Hi John I am hoping that you can help me with the second part of this question. I do not understand how they have calculated the 10, 7 and 1 degrees of freedom for those three models. I understand that the first model has 4 x 3 = 12 degrees of freedom because there are 4 groups for location and three groups for age. I have watched your review of the paper on youtube and you don't seem to explain it. Would appreciate your help Peter
the YouTube video is just an overview - detailed solutions are included in our ASET (ActEd's Solutions with Exam Technique). 1 stands for a single parameter. Age is a factor with 3 categories - so it will have 3 parameters (one for each category). Location is a factor with 4 categories - so it will have 4 parameters (one for each category). However when you add another covariate we lose a parameter so age + location = 3 + 4 - 1 = 6 parameters. When we have a * term we multiply the parameters, so age*location = 3*4 = 12 parameters. No need to calculate degrees of freedom as the difference in the degrees of freedom will be the same as the difference in the parameters. Which is all we need to carry out the test.

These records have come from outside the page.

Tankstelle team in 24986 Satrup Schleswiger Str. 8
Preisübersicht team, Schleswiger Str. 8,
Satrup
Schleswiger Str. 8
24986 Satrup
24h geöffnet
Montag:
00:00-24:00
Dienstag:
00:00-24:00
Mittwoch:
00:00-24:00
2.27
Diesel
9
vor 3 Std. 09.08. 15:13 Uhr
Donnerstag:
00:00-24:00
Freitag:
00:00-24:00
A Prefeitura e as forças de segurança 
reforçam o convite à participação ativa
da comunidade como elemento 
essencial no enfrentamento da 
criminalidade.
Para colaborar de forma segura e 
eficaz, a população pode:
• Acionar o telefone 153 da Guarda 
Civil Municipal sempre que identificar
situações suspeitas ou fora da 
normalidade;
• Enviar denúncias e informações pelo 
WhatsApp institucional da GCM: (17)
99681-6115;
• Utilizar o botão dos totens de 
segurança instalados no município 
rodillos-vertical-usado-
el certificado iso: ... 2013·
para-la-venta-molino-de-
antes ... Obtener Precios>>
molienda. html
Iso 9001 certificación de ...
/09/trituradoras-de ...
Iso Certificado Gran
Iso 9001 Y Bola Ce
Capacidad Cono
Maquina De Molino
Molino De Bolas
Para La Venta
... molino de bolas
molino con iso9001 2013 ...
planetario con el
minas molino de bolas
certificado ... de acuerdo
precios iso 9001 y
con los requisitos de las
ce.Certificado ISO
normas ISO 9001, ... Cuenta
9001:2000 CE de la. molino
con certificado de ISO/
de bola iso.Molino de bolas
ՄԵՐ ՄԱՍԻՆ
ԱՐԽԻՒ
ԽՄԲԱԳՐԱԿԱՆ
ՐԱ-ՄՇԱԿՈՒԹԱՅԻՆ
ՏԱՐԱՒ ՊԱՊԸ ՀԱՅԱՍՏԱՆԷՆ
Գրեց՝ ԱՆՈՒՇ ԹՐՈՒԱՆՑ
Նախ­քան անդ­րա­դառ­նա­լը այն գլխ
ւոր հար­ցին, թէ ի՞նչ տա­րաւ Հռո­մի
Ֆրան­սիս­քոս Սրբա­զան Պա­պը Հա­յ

Hi John, Just on this question - in the Subject Notes, when going through an example similar to this question, it mentions that the total number of degrees of freedom for the Null model (Model "1") is the "total number of non-empty cells, less one". (Referring to Page 39 of Chapter 10). Here, wouldn't the DF for Model "1" then be 12-1=11? I understand that it won't affect the results but I'm just a bit confused. Thanks!
I worked with parameters - the degrees of freedom for each model will simply be cells - parameters. So they will be: 1 = 11 age = 9 age + location = 6 age * location = 0 This will give us the same degrees of freedom for the tests as before of 2, 3 and 6.
Thanks for clearing that up John. The Examiner's Report says that the degrees of freedom are 12, 10, 7 and 1.